Thursday, April 15, 2010

Writing a play – I rant I rave, I write.


Contributed by Guest Blogger of the week, ML Kinney.

It started with an iota of an idea. It actually started by me getting rather pissed off one day by something I read. I don’t need to go any further with the “what.” My friends and family already know how I deal with getting pissed off – I rant, I rave, I write! (Usually taking an opposing argument, most times theirs, and using it to push my own home.) It gets frustrating for them that they have no rebuttal in my process, but it makes for good theatre.

So this iota of an idea, this tirade took form, of course, as a play. It actually took form as a one-joke play of thirty pages. I brought it to the Milk Can and asked for a read. So one evening we sat down as a group and read out loud the jumble of pages I had assembled. From feedback, and me listening to both the script and comments, it became clear that this joke was more. It was more than an iota of an idea, a joke, but a reality for a script.

I spent some months reviewing the script and making notes. I then sat down with the arguments in the background, an echo bouncing in my skull, and I started in earnest to form a fully evolved reality that went beyond the punch line and actually became a play.

With this draft, I started in the Milk Can’s Scene Herd Uddered (SHU) development workshop series. After seven weeks of working, I was amazed at how the script grew -- it become a world of its own, which is Life Among The Natives.
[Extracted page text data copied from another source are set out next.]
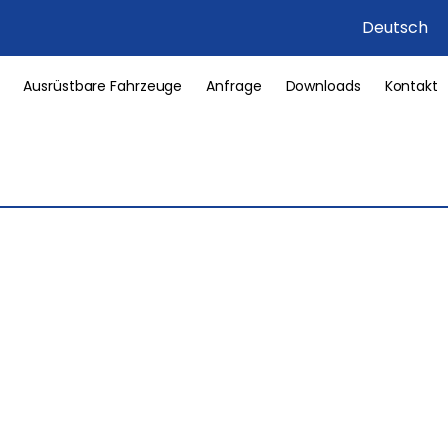
Deutsch
Ausrüstbare Fahrzeuge
Anfrage
Downloads
Kontakt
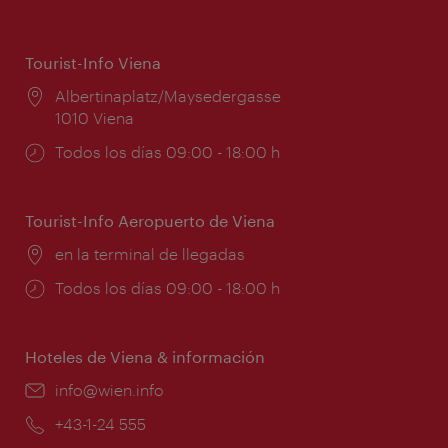
Tourist-Info Viena
Lugar:
Albertinaplatz/Maysedergasse
1010 Viena
Horarios
Todos los días 09:00 - 18:00 h
de
apertura:
Tourist-Info Aeropuerto de Viena
Lugar:
en la terminal de llegadas
Horarios
Todos los días 09:00 - 18:00 h
de
apertura:
Hoteles de Viena & información
e-
info@wien.info
mail:
Teléfono:
+43-1-24 555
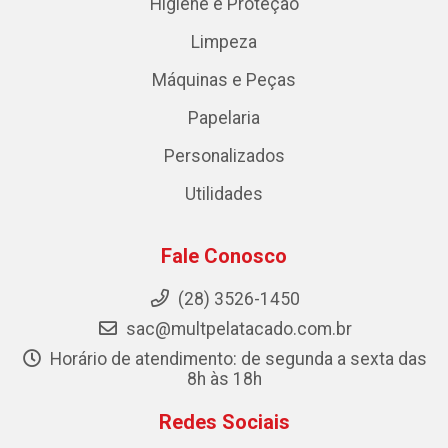
Higiene e Proteção
Limpeza
Máquinas e Peças
Papelaria
Personalizados
Utilidades
Fale Conosco
(28) 3526-1450
sac@multpelatacado.com.br
Horário de atendimento: de segunda a sexta das
8h às 18h
Redes Sociais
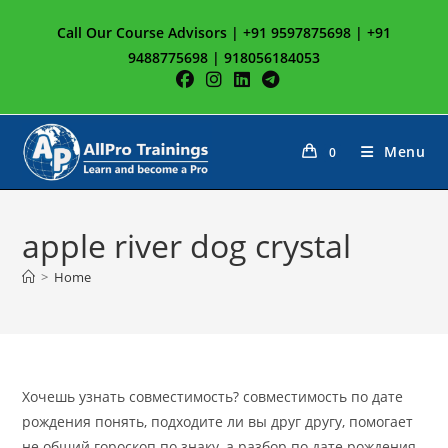
Skip
Call Our Course Advisors | +91 9597875698 | +91
to
9488775698 | 918056184053
content
Menu
0
apple river dog crystal
>
Home
Хочешь узнать совместимость? совместимость по дате
рождения понять, подходите ли вы друг другу, помогает
не общий гороскоп по знаку, а разбор по дате рождения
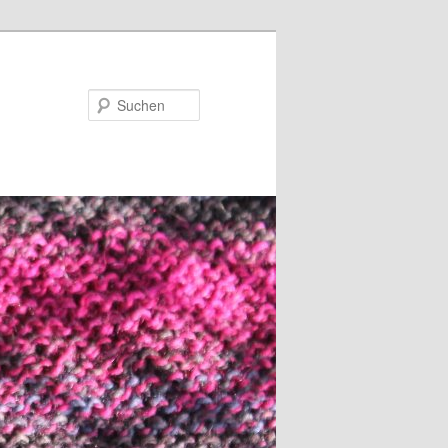
Suchen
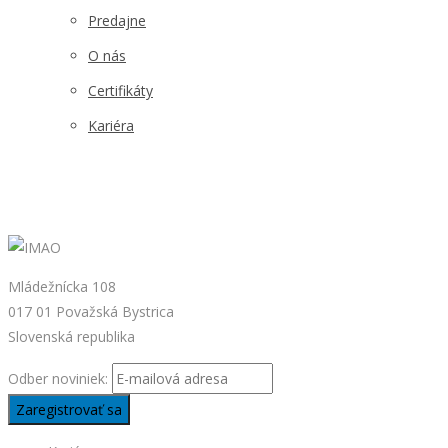
Predajne
O nás
Certifikáty
Kariéra
Mládežnícka 108
017 01 Považská Bystrica
Slovenská republika
Odber noviniek:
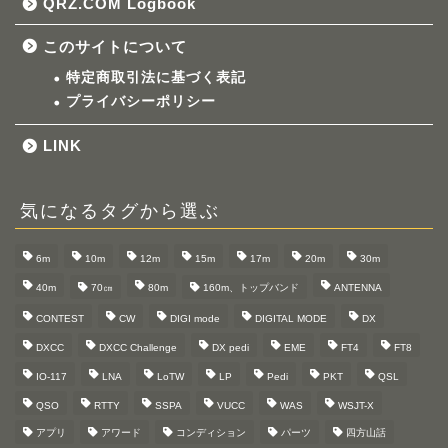
QRZ.COM Logbook
このサイトについて
特定商取引法に基づく表記
プライバシーポリシー
LINK
気になるタグから選ぶ
6m
10m
12m
15m
17m
20m
30m
40m
70㎝
80m
160m、トップバンド
ANTENNA
CONTEST
CW
DIGI mode
DIGITAL MODE
DX
DXCC
DXCC Challenge
DX pedi
EME
FT4
FT8
IO-117
LNA
LoTW
LP
Pedi
PKT
QSL
QSO
RTTY
SSPA
VUCC
WAS
WSJT-X
アプリ
アワード
コンディション
パーツ
四方山話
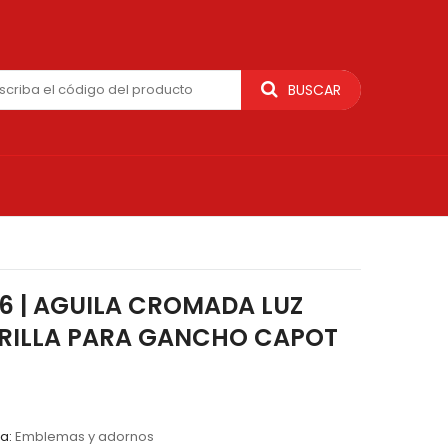
BUSCAR
6 | AGUILA CROMADA LUZ
RILLA PARA GANCHO CAPOT
ía:
Emblemas y adornos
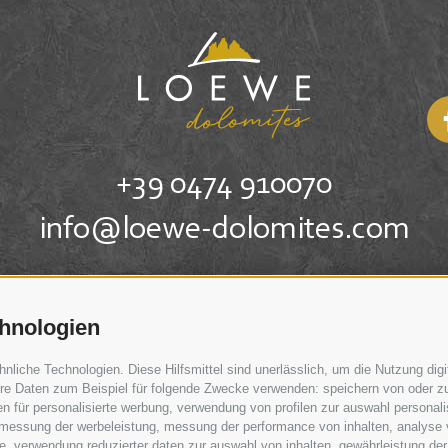
+39 0474 910070
info@loewe-dolomites.com
Hotel Loewe - Boznerstraße 6
39038 Innichen/Vierschach Hochpustertal - Südtirol
hnologien
iche Technologien. Diese Hilfsmittel sind unerlässlich, um die Nutzung digit
re Daten zum Beispiel für folgende Zwecke verwenden: speichern von oder zu
n für personalisierte werbung, verwendung von profilen zur auswahl personalis
e, messung der werbeleistung, messung der performance von inhalten, analyse
, verwendung reduzierter daten zur auswahl von inhalten, gewährleistung der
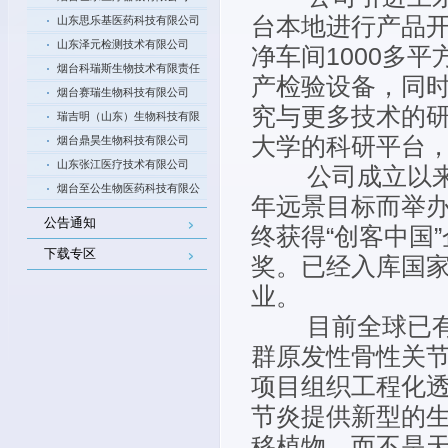
台本地进行产品
山东思乐基医药科技有限公司
山东泽元检测技术有限公司
净车间1000多
烟台科瑞斯生物技术有限责任
产检验设备，同
公司
烟台赛瑞生物科技有限公司
究与更多技术的
瑞吉明（山东）生物科技有限
大学的科研平台
公司
烟台鼎昊生物科技有限公司
山东张江医疗技术有限公司
公司成立以来积极
烟台至公生物医药科技有限公
年远景目标而举
司
公告通知
终获得“创客中国
下载专区
奖。已经入库国
业。
目前全球已有超
群原发性骨性关节
项目组织工程化透
节炎提供新型的
移植物，而不是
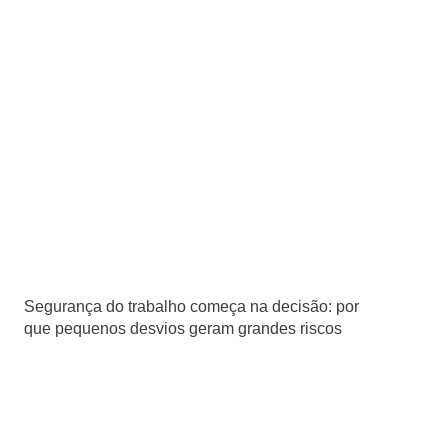
Segurança do trabalho começa na decisão: por
que pequenos desvios geram grandes riscos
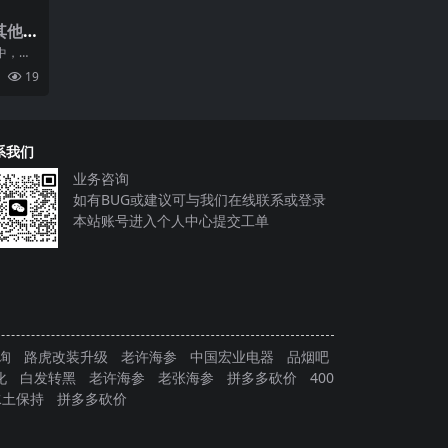
其他
中，小
人的首
19
效
系我们
业务咨询
如有BUG或建议可与我们在线联系或登录
本站账号进入个人中心提交工单
询
路虎改装升级
老许海参
中国宏业电器
品烟吧
化
白发转黑
老许海参
老张海参
拼多多砍价
400
水土保持
拼多多砍价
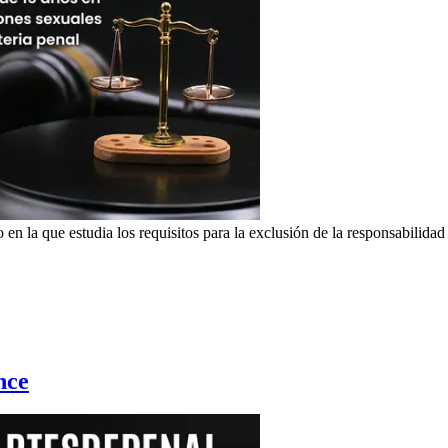
n la que estudia los requisitos para la exclusión de la responsabilidad
nce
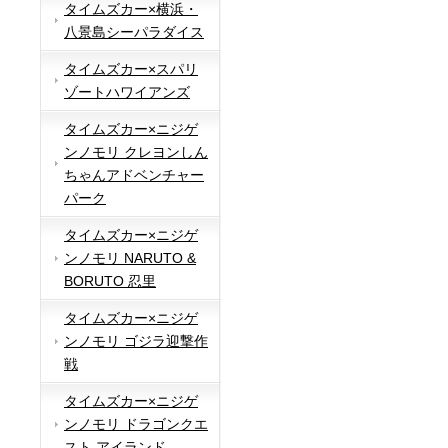
タイムズカー×横浜・
八景島シーパラダイス
タイムズカー×スパリ
ゾートハワイアンズ
タイムズカー×ニジゲ
ンノモリ クレヨンしん
ちゃんアドベンチャー
パーク
タイムズカー×ニジゲ
ンノモリ NARUTO &
BORUTO 忍里
タイムズカー×ニジゲ
ンノモリ ゴジラ迎撃作
戦
タイムズカー×ニジゲ
ンノモリ ドラゴンクエ
スト アイランド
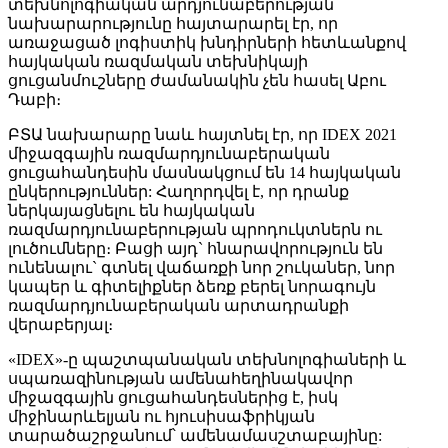
տեխնոլոգիական արդյունաբերության
նախարարությունը հայտարարել էր, որ
առաջացած լոգիստիկ խնդիրների հետևանքով
հայկական ռազմական տեխնիկայի
ցուցանմուշները ժամանակին չեն հասել Աբու
Դաբի։
ԲՏԱ նախարարը նաև հայտնել էր, որ IDEX 2021
միջազգային ռազմարդյունաբերական
ցուցահանդեսին մասնակցում են 14 հայկական
ընկերություններ: Հաղորդվել է, որ դրանք
ներկայացնելու են հայկական
ռազմարդյունաբերության պրոդուկտներն ու
լուծումները։ Բացի այդ` հնարավորություն են
ունենալու` գտնել վաճառքի նոր շուկաներ, նոր
կապեր և գիտելիքներ ձեռք բերել նորագույն
ռազմարդյունաբերական արտադրանքի
վերաբերյալ։
«IDEX»-ը պաշտպանական տեխնոլոգիաների և
սպառազինության ամենահեղինակավոր
միջազգային ցուցահանդեսներից է, իսկ
միջինարևելյան ու հյուսիսաֆրիկյան
տարածաշրջանում՝ ամենամասշտաբայինը:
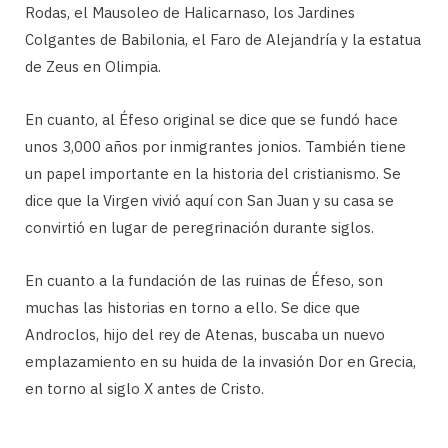
Rodas, el Mausoleo de Halicarnaso, los Jardines
Colgantes de Babilonia, el Faro de Alejandría y la estatua
de Zeus en Olimpia.
En cuanto, al Éfeso original se dice que se fundó hace
unos 3,000 años por inmigrantes jonios. También tiene
un papel importante en la historia del cristianismo. Se
dice que la Virgen vivió aquí con San Juan y su casa se
convirtió en lugar de peregrinación durante siglos.
En cuanto a la fundación de las ruinas de Éfeso, son
muchas las historias en torno a ello. Se dice que
Androclos, hijo del rey de Atenas, buscaba un nuevo
emplazamiento en su huida de la invasión Dor en Grecia,
en torno al siglo X antes de Cristo.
I am now in the midst of pre-production for the premiere of this new play, a play which has taken a two-year trip down the aisle to center stage. The process and the piece astound me daily.

That’s not to say that my work is done. We are two weeks into the rehearsal process and I find myself re-writing as we go along. Most evenings I sit in the rehearsal room cutting and pasting scenes beyond recognition, where the actors can’t even follow along. I change a word, a sentence, I write a monologue. I come home and re-write new pages and drift off to sleep with the characters talking new arguments in my ear. I listen, re-write and listen again. And through this process, I watch as a world takes shape and an event, the event of theatre, takes form.

I sit nightly humbled in rehearsals by the energy present from a group of artists who are there to fully realize an iota of an idea that formed in my brain some two years earlier. It would have remained there, floating voices for my therapist, or stayed splayed on an unread page, but for the ability I have with the company I work with. This play would not be if it wasn’t for a group of people, The Milk Canners, whom I respect and cherish. They prodded and pushed for me to take this iota, this joke, this part of me to its realized conclusion, which shall complete its two year journey on May 8, 2010, as it is handed to an audience to devour and enjoy.